The three colonial revival style homes are located at 201, 285, and 253 East 3rd Street. The house at 201 features a sloped pyramidal roof, the original "V" groove wood siding, boxed eaves and one-over-one light double hung windows. This property also has a non-contributing shed of corrugated metal. The house at 285 is a unique double-roofed structure. Originally, the structure had a single gabled roof, but when a rear addition was put on the house, the entire building had a second roof installed over the first, for insulation purposes. It is the largest example of double-roofing in Arizona. It is a frame house with symmetrical massing, and a veranda which wraps around three-quarters of the house. The final colonial style is the structure at 253, the Arnold Hotel. The building is a single story, with redwood framing, and is one of the largest historic buildings in Benson. It has a four-sided veranda, which is integrated into the main hipped roof, and has redwood columns. It has horizontal redwood siding, and the original roof was wood shingles, but has been replaced by a tin roof. The interior has tongue and groove redwood wall paneling. There is another non-contributing storage shed made of redwood on the hotel's grounds.

====Commercial====
There was a strong relationship between the former freight and passenger depot and nearby commercial structures, which were universally railroad related until 1910. Some isolated commercial buildings, which were not part of Benson's commercial strip, related instead to nearby residential neighborhoods. One such example in the Railroad District is on the corner of North San Pedro Street and the alley to the north.
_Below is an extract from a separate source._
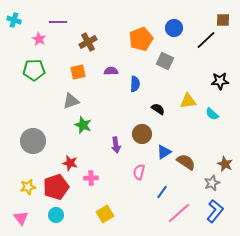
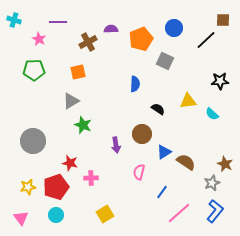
purple semicircle: moved 42 px up
gray triangle: rotated 12 degrees counterclockwise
This is a unique and unusual brick row building constructed around the turn of the century, probably when Benson promoted its "brick and clay molding factory". The building features segmented arches three courses above the openings, articulated sills and lintels, and two-over-two light double hung windows. Although no information has been found regarding the building's original function, it was probably used for offices and perhaps a small store, based upon its placement along the property line with no setback. The north portion of the building appears to be older than the south portion.